We note that Siegel made two representations to Williamses' attorneys. First, Siegel "basically indicated that anything above $20,000 or $25,000 he couldn't pay. He didn't have the money, he didn't have the wherewithal to pay anything above that amountthe $20,000 to $25,000 amount." Tr. at 91. Siegel also said, "If you get any more than that, I'm going to file bankruptcy anyway, so you might as well take what you can get, because if you get any more, I'm going to file bankruptcy and you'll get nothing." Tr. at 86.

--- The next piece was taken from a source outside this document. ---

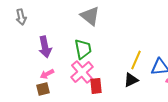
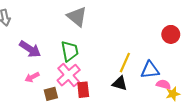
purple arrow: (45, 47) -> (30, 49), turned -45
black triangle: (131, 80) -> (120, 83), turned 42
brown square: (43, 89) -> (51, 94), moved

This evidence supports the trial court's findings on this issue. The trial court specifically found, "In order to induce Williams to settle her claim against him, Siegel represented to Williams, through her attorneys, during the trial of the Hendricks Case, that his net worth or financial resources did not permit him to pay any more than Twenty Five Thousand Dollars ($25,000.00) and that he would file a bankruptcy proceeding to discharge any verdict in excess of that sum." App. at 100-101. The trial court further found Siegel's representations to be false, as he had assets to pay a judgment in excess of $300,000. Because Siegel's representation as to his present inability to pay more than a $25,000 judgment was false, the trial court properly concluded Siegel's conduct constituted actual fraud. See Fire Ins. Exchange v. Bell, 643 N.E.2d 310 (Ind. 1994) (misrepresentation of policy limits was actionable fraud). Further, because Siegel was an attorney of record, Williamses' attorneys had "a right to rely upon any material misrepresentations that may have been made by opposing counsel . . . as a matter of law." Id. at 313. Siegel's false threat to file for bankruptcy if the jury returned a verdict awarding the Williamses more than $25,000 formed the basis for constructive fraud. The Williamses' reliance on Siegel's threat benefited Siegel, as he was able to reduce his exposure to damages for his malpractice, and placed the Williamses in a worse position, as the estimated value of a jury verdict ranged from $100,000 to $150,000. Accordingly, the trial court's conclusion that Siegel's statements constituted a material misrepresentation is not clearly erroneous.
Siegel argues that the trial court's award of damages was based upon inadequate findings. Siegel contends that because his expert gave an opinion on the value of Williamses' claim that was significantly lower than that of the Williamses' expert, the trial court was required to explain why it gave more weight to the Williamses' expert.
We view Siegel's argument as an invitation to reweigh the evidence and assess witness credibility. This we may not do. As stated above, special findings of fact are sufficient if the evidence supports the finding. Siegel did not object to Findling's qualifications to provide an expert opinion, and Siegel made no objection to Findling's opinion as to the value of the Williamses' claim against Wishard. Accordingly, the trial court's finding was supported by the evidence, and was not clearly erroneous.
Based upon the foregoing, the trial court had jurisdiction over the Williamses' fraud complaint, and the evidence supported its findings. Accordingly, we affirm the judgment of the trial court.
SHARPNACK, J., and MAY, J., concur.
Footnote: Siegel's license to practice law was subsequently suspended for intentionally deceiving a tribunal in an unrelated matter. In re Siegel, 708 N.E.2d 869 (Ind. 1999).
Footnote: See Ind. Code § 34-4-16.5-7 (recodified at Ind. Code § 34-13-3-8).